I accept that SearchMyFies has many more options that can be configured if you wish to spend the time optimising it,

BUT for a quick detection Defraggler searches 6 times faster and does NOT repeat the lies of File Searchers such as SearchMyFiles that believe Hard Links are real files.

 

I value truth, and would prefer to wait twice as long for a true fact rather than a comfortable fiction,

and I am exuberant that in fact the truth comes 6 times faster than the peddling of Microsoft Fiction

 

Regards

Alan

[Willy2]

I DO like boiled eggs !!!

 

I must confess the latest Defraggler version does an amazing job finding files. (I stopped using this feature MANY versions ago). Whereas Locate32 finds e.g. deleted files as well !! And it's this "finding too much" is the reason why I don't like the program. Too much confusion.

[login123]

OK, I'm hooked, which Defraggler version are you using, Alan?

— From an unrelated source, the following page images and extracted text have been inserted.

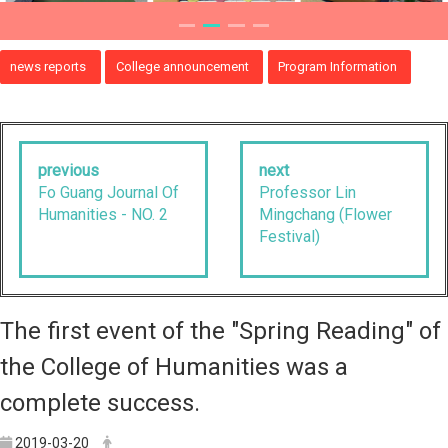
news reports
College announcement
Program Information
previous
next
Fo Guang Journal Of
Professor Lin
Humanities - NO. 2
Mingchang (Flower
Festival)
The first event of the "Spring Reading" of
the College of Humanities was a
complete success.
2019-03-20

I don't even care if it cooks or not.

[Alan_B]

I found this feature on DF v2.11 and it remains on v2.13.670 (64 bit)

I was disappointed by a limitation in v2.11 and it remains in v2.13

Basically it will only find files that are 613 bytes or bigger.

I would really like to specify the name of a file and know if it exists - even if it is small enough to fit in the MFT - even if it is zero bytes.

 

Please note that to search with defraggler you simply launch and select a partition.

There is no need to Analyze or Defrag

Then you click on Search TAB

Then you tick TWO boxes

"Filename contains:"

"Include non-fragmented files"

Then type the filename and click the Search BUTTON.

 

My bug report is at

http://forum.pirifor...showtopic=38192

You are welcome to "Like" it and bump it up.

 

Alan

[login123]

Thank you. Much exploring to do now.